Was Our Moon Actually Two Moons That Smashed Into Each Other?

Illustration for article titled Was Our Moon Actually Two Moons That Smashed Into Each Other?

Some scientists are starting to believe that our moon is actually the result of a mid-air space collision of two moons. They say that the two-moon theory could explain why each side of the moon is so different from the other.


It's widely accepted that the Moon was created when a Mars-sized body hit Earth which blasted material that would eventually form the Moon into space. This conveniently explains the differences between the Moon and Earth. However! The differences between the near side of the Moon and the far side (or dark of the Moon) can't be neatly explained in this theory. That's why scientists believe that a smaller, littler Moon had also existed after the Mars-sized body hit the Earth.
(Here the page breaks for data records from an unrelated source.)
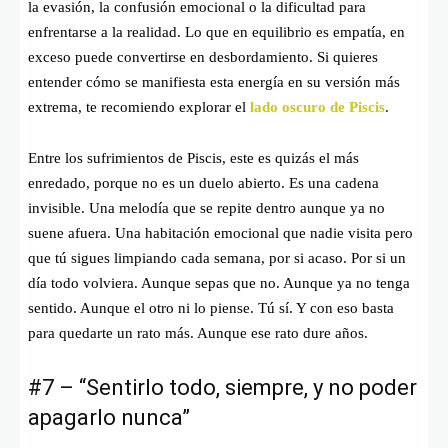
la evasión, la confusión emocional o la dificultad para
enfrentarse a la realidad. Lo que en equilibrio es empatía, en
exceso puede convertirse en desbordamiento. Si quieres
entender cómo se manifiesta esta energía en su versión más
extrema, te recomiendo explorar el
lado oscuro de Piscis
.
Entre los sufrimientos de Piscis, este es quizás el más
enredado, porque no es un duelo abierto. Es una cadena
invisible. Una melodía que se repite dentro aunque ya no
suene afuera. Una habitación emocional que nadie visita pero
que tú sigues limpiando cada semana, por si acaso. Por si un
día todo volviera. Aunque sepas que no. Aunque ya no tenga
sentido. Aunque el otro ni lo piense. Tú sí. Y con eso basta
para quedarte un rato más. Aunque ese rato dure años.
#7 – “Sentirlo todo, siempre, y no poder
apagarlo nunca”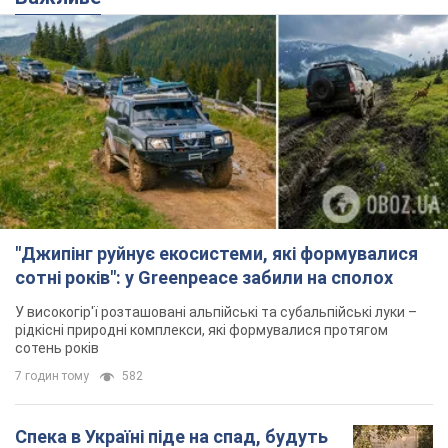
"Джипінг руйнує екосистеми, які формувалися
сотні років": у Greenpeace забили на сполох
У високогір'ї розташовані альпійські та субальпійські луки –
рідкісні природні комплекси, які формувалися протягом
сотень років
7 годин тому
582
Спека в Україні піде на спад, будуть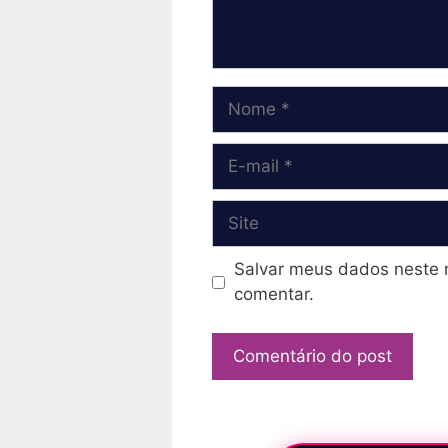
Nome
E-
mail
Site
Salvar meus dados neste 
comentar.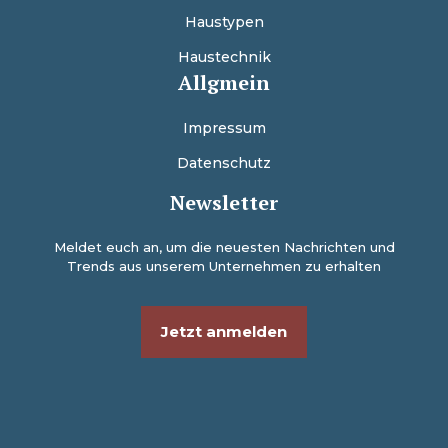
Haustypen
Haustechnik
Allgmein
Impressum
Datenschutz
Newsletter
Meldet euch an, um die neuesten Nachrichten und
Trends aus unserem Unternehmen zu erhalten
Jetzt anmelden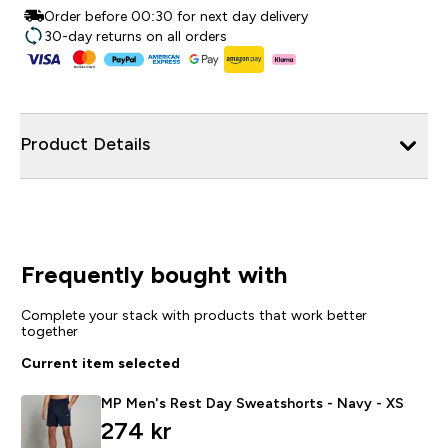
Order before 00:30 for next day delivery
30-day returns on all orders
Product Details
Frequently bought with
Complete your stack with products that work better
together
Current item selected
MP Men's Rest Day Sweatshorts - Navy - XS
274 kr‎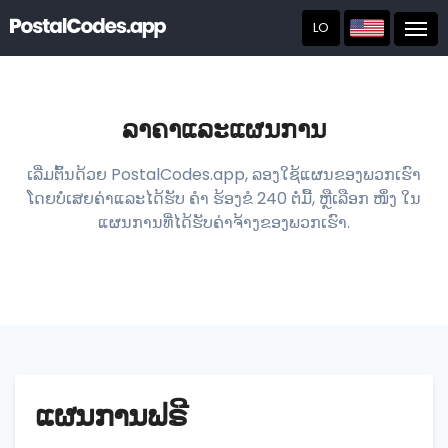
LO
Post
ລາຄາແລະແຜນການ
ເລີ່ມຕົ້ນດ້ວຍ PostalCodes.app, ລອງໃຊ້ແຜນຂອງພວກເຮົາ
ໂດຍບໍ່ເສຍຄ່າແລະໄດ້ຮັບ ຄຳ ຮ້ອງຂໍ 240 ຕໍ່ມື້, ຫຼືເລືອກ ໜຶ່ງ ໃນ
ແຜນການທີ່ໄດ້ຮັບຄ່າຈ້າງຂອງພວກເຮົາ.
ແຜນການຟຣີ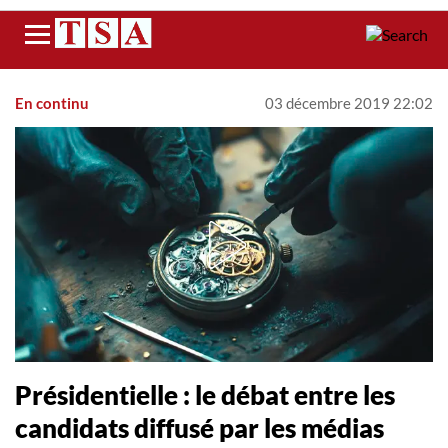
Menu
En continu
03 décembre 2019 22:02
Présidentielle : le débat entre les
candidats diffusé par les médias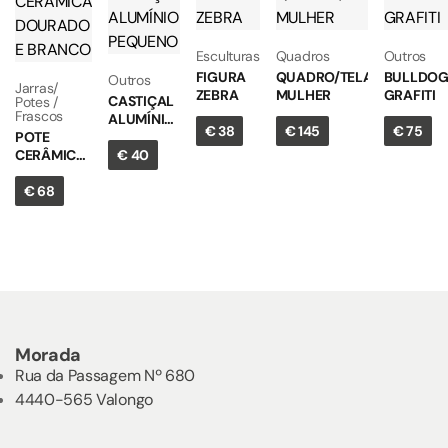
Esculturas
Quadros
Outros
FIGURA
QUADRO/TELA
BULLDO
Outros
Jarras/
ZEBRA
MULHER
GRAFITI
CASTIÇAL
Potes /
Frascos
ALUMÍNIO
€
38
€
145
€
75
POTE
PEQUENO
€
40
CERÂMICA
DOURADO
€
68
E BRANCO
Morada
Rua da Passagem Nº 680
4440-565 Valongo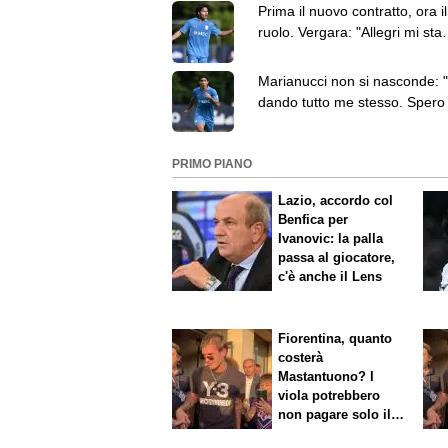
Prima il nuovo contratto, ora i
ruolo. Vergara: "Allegri mi sta
provando da mezzala"
Marianucci non si nasconde: 
dando tutto me stesso. Spero 
rimanere al Napoli"
PRIMO PIANO
Lazio, accordo col
Benfica per
Ivanovic: la palla
passa al giocatore,
c'è anche il Lens
Fiorentina, quanto
costerà
Mastantuono? I
viola potrebbero
non pagare solo il
60% dello stipendio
The little Moon and real Moon co-existed peacefully until the smaller moon was pulled from its orbit and smashed into real Moon, creating our Moon. Moons, moons, moons!

Specifically, the scientists say that the "companion moon, 1/3 the diameter of the Moon, striking at subsonic velocity, does not form a crater. The impact produces an accretionary pile rather than a crater." That means most of the material from little Moon would have stayed on one side, like while the material of the original Moon stayed on the other side. Two Moons, Moon smash, our Moon. [Nature, Space, Ars Technica]


JC needs a vacation

Before anyone mentions the "subsonic speeds", from the Nature abstract:

"Its likely fate would be to collide with the Moon at ~2–3 km s−1, well below the speed of sound in silicates. According to our simulations, a large moon/Moon size ratio (~0.3) and a subsonic impact velocity lead to an accretionary pile rather than a crater, contributing a hemispheric layer of extent and thickness consistent with the dimensions of the farside highlands"

- So, the speed of sound through silicates, not the nonexistent moon atmosphere.